On August 6, 2003, Mr. Mendivil was indicted for violating 21 U.S.C. §§ 841(a)(1) and (b)(1)(A) possession with intent to distribute 1,000 kilograms or more of marijuana. In response to Mr. Mendivil's subsequent motion to suppress the evidence resulting from the checkpoint stop and search, the government filed a motion to dismiss with prejudice the August 6, 2003 indictment because it determined that it was not in the interests of the government to proceed with the suppression hearing at that time; doing so, it explained, risked compromising its then still-ongoing conspiracy investigation. The district court granted the government's motion on October 23, 2003.
On February 19, 2004, a grand jury returned a superseding indictment in which Mr. Mendivil was charged for the first time with conspiracy to possess with intent to distribute marijuana, a violation of 21 U.S.C. §846. Mr. Mendivil again pursued a motion to suppress. The conspiracy investigation no longer an issue by this time, the government opposed the motion. The district court, after a hearing on the matter, denied the motion to suppress and set the matter for trial. After a five week jury trial, Mr. Mendivil was convicted and subsequently sentenced.

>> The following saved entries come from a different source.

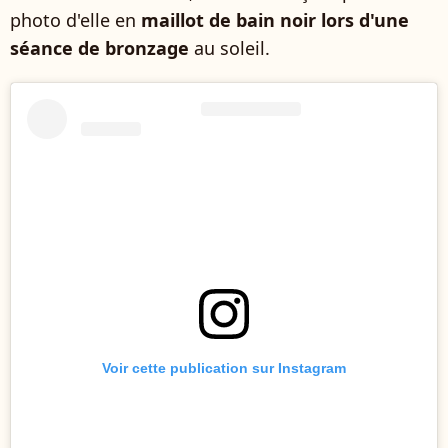
photo d'elle en
maillot de bain noir lors d'une
séance de bronzage
au soleil.
Voir cette publication sur Instagram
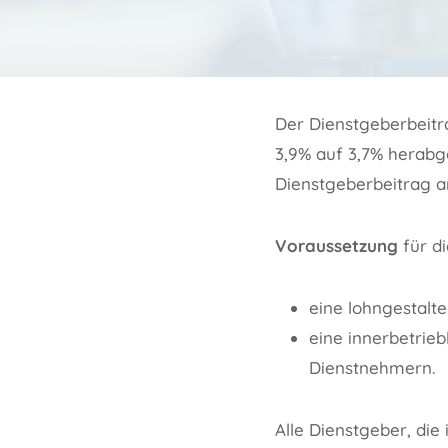
Der Dienstgeberbeitra
3,9% auf 3,7% herabge
Dienstgeberbeitrag 
Voraussetzung
für di
eine lohngestalte
eine innerbetrie
Dienstnehmern.
Alle Dienstgeber, di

Counsel may "request permission to withdraw [from an appeal] where counsel conscientiously examines a case and determines that any appeal would be wholly frivolous." United States v. Calderon, 428 F.3d 928, 930 (10th Cir. 2005) (citing Anders, 386 U.S. at 744). This process requires counsel to
submit a brief to the client and the appellate court indicating any potential appealable issues based on the record. The client may then choose to submit arguments to the court. The [c]ourt must then conduct a full examination of the record to determine whether defendant's claims are wholly frivolous. If the court concludes after such an examination that the appeal is frivolous, it may grant counsel's motion to withdraw and may dismiss the appeal.

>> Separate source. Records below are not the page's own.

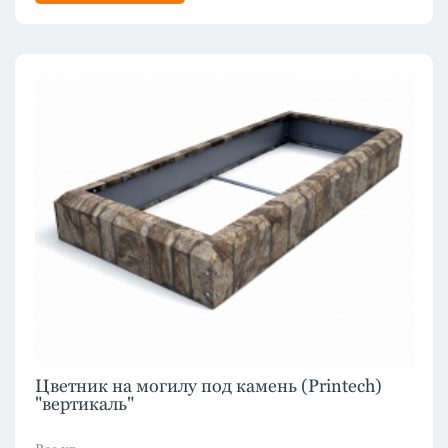
Цветник на могилу под камень (Printech)
"вертикаль"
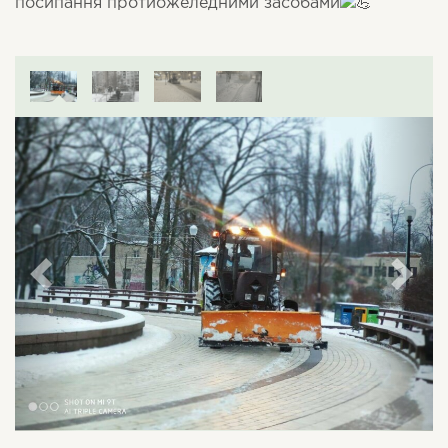
посипання протиожеледними засобами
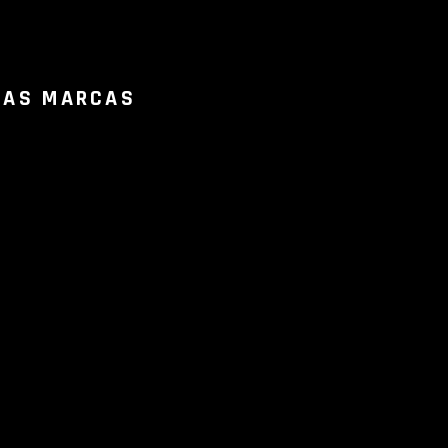
RAS MARCAS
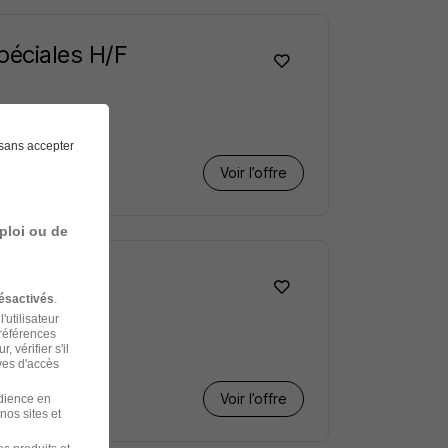
péciales H/F
sans accepter
Voir l’offre
ploi ou de
ésactivés
.
'utilisateur
préférences
 vérifier s'il
ves d'accès
Voir l’offre
udience en
nos sites et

Id. (citing Anders, 386 U.S. at 744).
In his Anders brief, counsel notes that Mr. Mendivil urged him to appeal on the bases that (1) the District Court erred in its denial of Mr. Mendivil's motion to suppress the evidence seized in the checkpoint stop, (2) the District Court erred in its denial of Mr. Mendivil's motion to dismiss the indictment on double jeopardy grounds, and (3) there was insufficient evidence to support the jury verdict that Mr. Mendivil participated in a conspiracy. Our review confirms counsel's conclusion that no basis in law or fact exists for any of these arguments. In assessing a district court's denial of a motion to suppress, this Court views the evidence in the light most favorable to the government and accepts the district court's factual findings unless they are clearly erroneous. United States v. Grimmett, 439 F.3d 1263, 1268 (10th Cir. 2006). Mr. Mendivil argues that the detention and search of his truck was not voluntary and thus the fruits of the search should have been suppressed. At a permanent U.S. Border Patrol checkpoint, however, a border patrol agent is permitted to question motorists briefly on topics "reasonably related to the agent's duty to prevent the unauthorized entry of individuals into this country and to prevent the smuggling of contraband." United States v. Rascon-Ortiz, 994 F.2d 749, 752 (10th Cir. 1993). The agent may further detain a motorist if the agent has reasonable suspicion or probable cause, if the motorist consents, or if the agent observes "suspicious circumstances." Id. at 753. "[B]order patrol agents are given deference in relying upon their law enforcement training and past experience in deciding whether a suspicious circumstance exists." Id.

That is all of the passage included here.